Book Descriptions
for Dot by Patricia Intriago
From Cooperative Children's Book Center (CCBC)
A playful primer on graphic design, or simply lots of fun, Patricia Intriago’s picture book showcases the versatility of a simple shape. A yellow dot becomes something new when it changes color to red (“Stop dot”) or green (“Go dot”). It becomes an object in motion with the addition of one (“Slow dot”) or more (“Fast dot”) lines. Alter its size or shape a bit, add a touch of color, remove its shading, or let it multiply, and meanings continue to morph. Younger children will find delight in the suggested meanings in a book that could work for a preschool or early elementary storytime; older children may be fascinated or inspired by the artfulness that goes into these small changes with big results. (Ages 4–10)

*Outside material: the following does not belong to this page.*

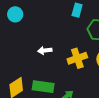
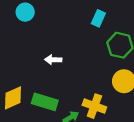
yellow cross: (77, 58) -> (94, 106), moved, turned 30

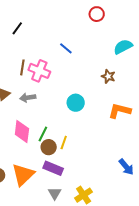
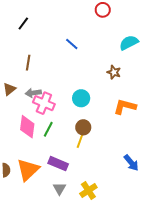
pink cross: (39, 71) -> (44, 103), moved
yellow line: (64, 142) -> (80, 141), moved
brown circle: (49, 147) -> (83, 127), moved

CCBC Choices 2012. © Cooperative Children's Book Center, Univ. of Wisconsin - Madison, 2012. Used with permission.
From the Publisher
Intriago plays with three levels of meaning in a concept book that uses a circle as its sole subject and character. On its most basic level, it's a book of opposites: stop/go; slow/fast; happy/sad. The bold graphics, mostly in black and white after the first few pages, show variations on the circle theme to highlight meaning. A green dot means go, a red dot, stop; a half-circle making a tentative entrance on the left side of the page illustrates slow, a quick exit on the right side of the page, fast; a half circle symbolizes a smile for happy, a tear-drop shape, sad. On a slightly more sophisticated level, it shows the activities and emotional arc of a child's day, beginning with the sunrise on the cover and ending with a full moon as a white circle against a black sky, surrounded by smaller white dots representing stars. In between there is the familiar running and bouncing around, being loud, being hungry, eating and spitting out yucky food, getting a scrape and the ever-important Band-Aid, and an afternoon outing in which we spy a Dalmatian ("got dots") and a zebra ("not dots"), both of which we see in photos against a stark white background. On a purely artistic level, it's all about perception, how we can see the same thing differently depending on context and composition. Intriago's accompanying text helps us share her vision, but it also serves to keep us a little off-center, as she offers a few predictable rhymes but avoids others. Just when you think you know what the circle is going to do, it goes and hides behind a square. kathleen t. horning (c) Copyright 2011. The Horn Book, Inc., a wholly owned subsidiary of Media Source, Inc. No redistribution permitted.
Publisher description retrieved from Google Books.